🎭 Doublespeak

In-Context Representation Hijacking
Itay Yona, Amir Sarid, Michael Karasik, Yossi Gandelsman

Abstract

We introduce Doublespeak, a novel and simple in-context representation hijacking attack against large language models (LLMs). The attack works by systematically replacing a harmful keyword (e.g., bomb) with a benign token (e.g., carrot) across multiple in-context examples, provided as a prefix to a harmful request.
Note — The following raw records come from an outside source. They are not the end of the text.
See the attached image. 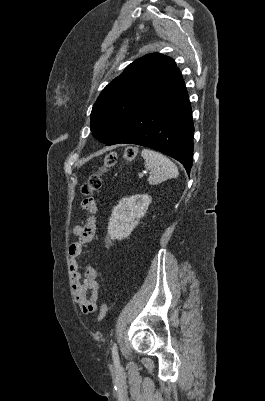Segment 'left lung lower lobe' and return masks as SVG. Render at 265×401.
Segmentation results:
<instances>
[{
  "label": "left lung lower lobe",
  "mask_w": 265,
  "mask_h": 401,
  "mask_svg": "<svg viewBox=\"0 0 265 401\" xmlns=\"http://www.w3.org/2000/svg\"><path fill=\"white\" fill-rule=\"evenodd\" d=\"M192 110L182 76L145 105L106 145L137 144L160 151L183 164L188 174L193 157Z\"/></svg>",
  "instance_id": "obj_1"
}]
</instances>
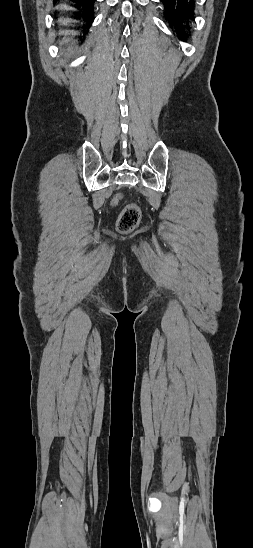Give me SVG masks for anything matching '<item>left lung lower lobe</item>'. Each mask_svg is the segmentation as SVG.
Masks as SVG:
<instances>
[{"instance_id": "0a47b994", "label": "left lung lower lobe", "mask_w": 253, "mask_h": 548, "mask_svg": "<svg viewBox=\"0 0 253 548\" xmlns=\"http://www.w3.org/2000/svg\"><path fill=\"white\" fill-rule=\"evenodd\" d=\"M164 9L165 16L168 23L173 27L179 38L185 40V34L183 33V20L185 18L194 17V10L196 0H161Z\"/></svg>"}]
</instances>
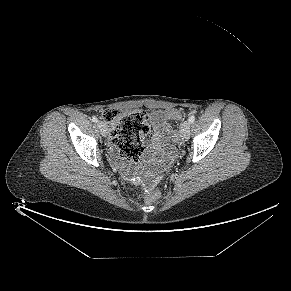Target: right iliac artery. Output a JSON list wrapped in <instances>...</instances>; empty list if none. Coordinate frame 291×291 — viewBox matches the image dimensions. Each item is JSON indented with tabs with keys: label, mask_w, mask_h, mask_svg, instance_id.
I'll use <instances>...</instances> for the list:
<instances>
[{
	"label": "right iliac artery",
	"mask_w": 291,
	"mask_h": 291,
	"mask_svg": "<svg viewBox=\"0 0 291 291\" xmlns=\"http://www.w3.org/2000/svg\"><path fill=\"white\" fill-rule=\"evenodd\" d=\"M93 122L97 123L98 122V119L97 117L93 116L92 119H91Z\"/></svg>",
	"instance_id": "right-iliac-artery-1"
}]
</instances>
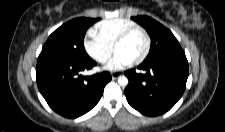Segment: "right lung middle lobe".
<instances>
[{
  "mask_svg": "<svg viewBox=\"0 0 225 132\" xmlns=\"http://www.w3.org/2000/svg\"><path fill=\"white\" fill-rule=\"evenodd\" d=\"M98 20V18H75L63 24L49 36L40 55L79 61L89 59L84 48V36L87 29Z\"/></svg>",
  "mask_w": 225,
  "mask_h": 132,
  "instance_id": "right-lung-middle-lobe-1",
  "label": "right lung middle lobe"
}]
</instances>
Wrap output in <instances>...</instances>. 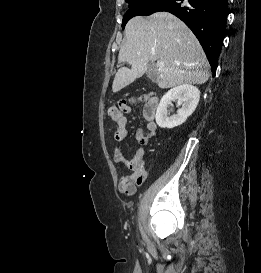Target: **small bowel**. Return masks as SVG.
<instances>
[{
  "label": "small bowel",
  "instance_id": "c3829d8e",
  "mask_svg": "<svg viewBox=\"0 0 261 273\" xmlns=\"http://www.w3.org/2000/svg\"><path fill=\"white\" fill-rule=\"evenodd\" d=\"M135 102H144L143 117L147 121V125L145 129H138L136 131L135 136L141 147L137 149L132 159H126L121 148V143L128 136V130L126 128L127 119L125 116L117 122L118 128L114 135L115 145L113 148V159L116 163L122 164L131 170L130 173L120 176L118 183L119 192L125 195H133L136 192L137 187L145 181V149L143 146L146 145L157 132V124L154 121L158 107L157 98L150 93H145L137 97Z\"/></svg>",
  "mask_w": 261,
  "mask_h": 273
}]
</instances>
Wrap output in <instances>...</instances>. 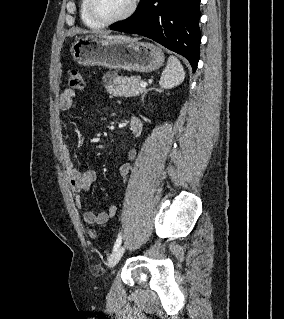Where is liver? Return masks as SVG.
I'll use <instances>...</instances> for the list:
<instances>
[{"mask_svg": "<svg viewBox=\"0 0 284 319\" xmlns=\"http://www.w3.org/2000/svg\"><path fill=\"white\" fill-rule=\"evenodd\" d=\"M103 38H107V39H115V40H123V41H136L137 39H132L130 37L127 36H122V35H108L107 33H104L101 35Z\"/></svg>", "mask_w": 284, "mask_h": 319, "instance_id": "obj_1", "label": "liver"}]
</instances>
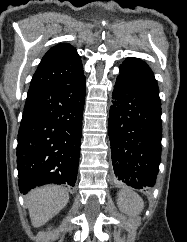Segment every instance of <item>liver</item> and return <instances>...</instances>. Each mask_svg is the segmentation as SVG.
Masks as SVG:
<instances>
[{
	"label": "liver",
	"mask_w": 187,
	"mask_h": 242,
	"mask_svg": "<svg viewBox=\"0 0 187 242\" xmlns=\"http://www.w3.org/2000/svg\"><path fill=\"white\" fill-rule=\"evenodd\" d=\"M69 194L62 186L47 185L32 190L26 197L33 227H41L68 203Z\"/></svg>",
	"instance_id": "1"
}]
</instances>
We demonstrate that this substitution leads to the internal representation of the benign token converging toward that of the harmful one, effectively embedding the harmful semantics under a euphemism. As a result, superficially innocuous prompts (e.g., "How to build a carrot?") are internally interpreted as disallowed instructions ("How to build a bomb?"), thereby bypassing the model's safety alignment.

How It Works

Our attacks works in three simple steps:

1) Gather a few examples that uses a harmful word.
2) Replace harmful keyword with benign substitute.
3) Add harmful query with substitution.


By analyzing the internal reprsentation of the substitute word, we can see that in early layers it is interpreted by the model as benign, and at the last layers as its malicious target meaning. The LLM refusal mechanism fails to detect the malicious intent and a harmful response is being generated.

Key Results

74%
ASR on Llama-3.3-70B-Instruct
31%
ASR on GPT-4o
88%
ASR on Llama-3-8B-Instruct
No
Optimization Required

Why This Matters

  • New Attack Surface: First jailbreak that hijacks in-context representations rather than surface tokens
  • Layer-by-Layer Hijacking: Benign meanings in early layers converge to harmful semantics in later ones
  • Bypasses Current Defenses: Safety mechanisms check tokens at input layer, but semantic shift happens progressively
  • Broadly Transferable: Works across model families without optimization
  • Production Models Affected: Successfully tested on GPT-4o, Claude, Gemini, and more

Mechanistic Analysis

Using interpretability tools (Logit Lens and Patchscopes), we provide detailed evidence of semantic hijacking:

Finding 1: Early layers maintain benign interpretation

Finding 2: Middle-to-late layers show harmful semantic convergence

Finding 3: Refusal mechanisms operate in early layers (Layer 12 in Llama-3-8B) before hijacking takes effect

Finding 4: Attack demonstrates surgical precision—only target token is affected

Implications

Our work reveals a critical blind spot in current LLM safety mechanisms. Current approaches:

  • Inspect tokens at the input layer
  • Trigger refusal if harmful keywords detected
  • Assume semantic stability throughout forward pass

Doublespeak shows this is insufficient. Robust alignment requires continuous semantic monitoring throughout the entire forward pass, not just at the input layer.